– Трюггви, ты немного не вовремя, – сказал Гюнтер с легким раздражением в голосе. – Но раз уже здесь, то сюрприза не получится.
– Не понял, – удивился датчанин, отдав свою лошадь в распоряжение подбежавшего мальчишки-конюха, – какого такого сюрприза?
– Ладно, – махнув рукой, произнес князь. – Смотри. Это тебе подарок на свадьбу. Кровать-шатер называется.
Нюра подошла к сооружению, ловко собрала бирюзовую материю в руку и заправила ее в специальный хлястик, прикрепленный к стойке, показывая внутреннее убранство. Перед обалдевшим Трюггви предстала шикарная двухспальная кровать, заправленная желтым покрывалом с тремя подушками такого же цвета, обшитыми по краю бахромой.
– А делать с ней что?
– Это тебе жена подскажет, – с улыбкой ответила Нюра, – у нас с Гюнтиком такая же.
– Прямо тут, во дворе?
– Трюггви, – вмешался Штауфен, – эту кровать тебе в усадьбу привезут, когда Гунндис здесь будет.

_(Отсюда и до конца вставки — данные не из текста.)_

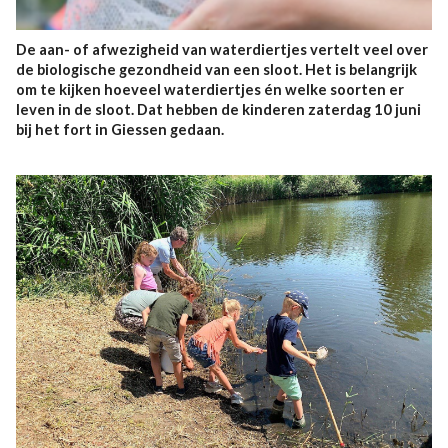
De aan- of afwezigheid van waterdiertjes vertelt veel over
de biologische gezondheid van een sloot. Het is belangrijk
om te kijken hoeveel waterdiertjes én welke soorten er
leven in de sloot. Dat hebben de kinderen zaterdag 10 juni
bij het fort in Giessen gedaan.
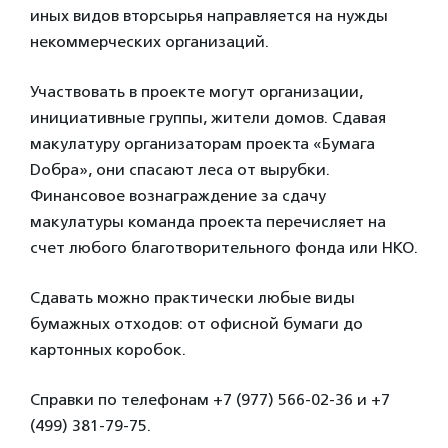
иных видов вторсырья направляется на нужды
некоммерческих организаций.
Участвовать в проекте могут организации,
инициативные группы, жители домов. Сдавая
макулатуру организаторам проекта «Бумага
Dобра», они спасают леса от вырубки.
Финансовое вознаграждение за сдачу
макулатуры команда проекта перечисляет на
счет любого благотворительного фонда или НКО.
Сдавать можно практически любые виды
бумажных отходов: от офисной бумаги до
картонных коробок.
Справки по телефонам +7 (977) 566-02-36 и +7
(499) 381-79-75.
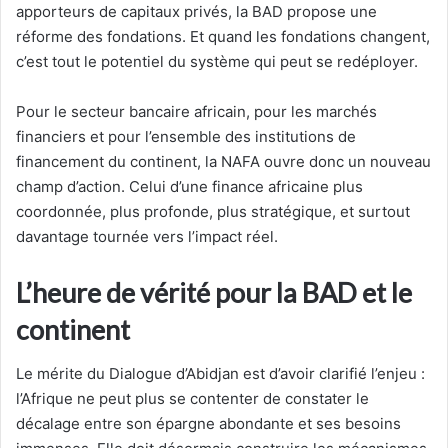
apporteurs de capitaux privés, la BAD propose une
réforme des fondations. Et quand les fondations changent,
c’est tout le potentiel du système qui peut se redéployer.
Pour le secteur bancaire africain, pour les marchés
financiers et pour l’ensemble des institutions de
financement du continent, la NAFA ouvre donc un nouveau
champ d’action. Celui d’une finance africaine plus
coordonnée, plus profonde, plus stratégique, et surtout
davantage tournée vers l’impact réel.
L’heure de vérité pour la BAD et le
continent
Le mérite du Dialogue d’Abidjan est d’avoir clarifié l’enjeu :
l’Afrique ne peut plus se contenter de constater le
décalage entre son épargne abondante et ses besoins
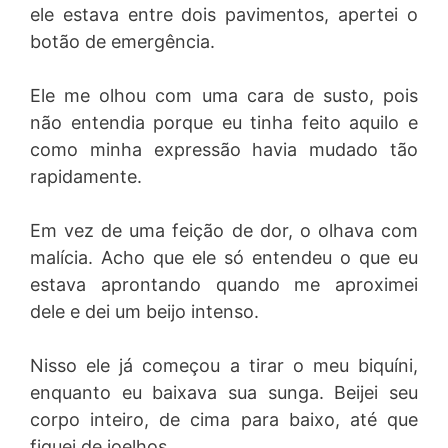
ele estava entre dois pavimentos, apertei o
botão de emergência.
Ele me olhou com uma cara de susto, pois
não entendia porque eu tinha feito aquilo e
como minha expressão havia mudado tão
rapidamente.
Em vez de uma feição de dor, o olhava com
malícia. Acho que ele só entendeu o que eu
estava aprontando quando me aproximei
dele e dei um beijo intenso.
Nisso ele já começou a tirar o meu biquíni,
enquanto eu baixava sua sunga. Beijei seu
corpo inteiro, de cima para baixo, até que
fiquei de joelhos.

Я тебя вообще к обеду ждал, а раз так, то ответь мне, какого лешего ты еще не поставил арбалеты на воротной башне? Мне доложили, что они у тебя уже как три дня лежат.
– С утра ставить должны были, – соврал Трюггви, показывая кулак за спиной одному из своих рыцарей, – там с воротами что-то не так. Створки перекосились. Вот я и сказал, что пока не исправят, арбалеты не трогать.
Значения слова «саботаж» тут еще не знали, но история с воротами была не единственная. И если бы Трюггви больше посвящал времени своей усадьбе, а не вздыханиям на берегу, то смог бы заметить некоторые совпадения. Они начались с момента появления двух мастеров из Пскова, пришедших на заработки, и как ни странно сторонившихся своих земляков. С этого времени вдруг стали скатываться уложенные для частокола бревна, раздавившие двух детей, сгорели пять кубов доски от случайной искры, и вот теперь, воротная арка оказалась кривовата. Учитывая, что тактика штурма фортификационных сооружений сводилась в основном к захвату ворот, то смело можно было считать, что усадьба Трюггви была не готова к отражению неприятеля.
– Я понимаю, что на все нужно время, но ливонцам ты это не объяснишь, когда они вдруг окажутся перед твоим домом, – со злостью в голосе сказал Гюнтер, – так что срок тебе три дня.
Штауфен торопился. Пару дней назад купец, что ходил на небольшой лодке по Желче, развозя немногочисленным кузнецам крицы, привез весточку от Пахома Ильича. Смысл ее можно было передать двумя словами: «Жди гостей». И гости эти могли появиться не с запада, а со стороны Новгорода. Ватажкам ушкуйников, собираемых под рукой какого-нибудь воинственно настроенного боярина было абсолютно все равно, кого идти грабить, тем более если этого боярина звали Строган, который и из воды умудрялся выйти сухим. В Новгороде уже поговаривали о Самолве как об одном из самых быстро растущих городков. Немудрено, ведь одной извести за неполных полгода закупили семьсот бочек, а когда прознали, откуда и кто такая хозяйка городка, то в своем решении враждебно настроенные к Пахому Ильичу бояре уже не сомневались. Запретить подобный поход новгородским боярам никто не мог, как ни крути, Орден меченосцев находился в состоянии войны, а новоявленное княжество располагалось на захваченной ливонцами территории. Как только реки покроются льдом, а богатые припасы будут сложены во вместительные закрома, сотня жаждущих добычи воинов двинется в путь, собирать дань с чуди, напоминая огнем и мечом, кто на этой земле хозяин. Обиженным и обобранным будет предложено влиться в отряд и отыграться на соседях. Так повторялось из года в год, и этот не должен был стать исключением.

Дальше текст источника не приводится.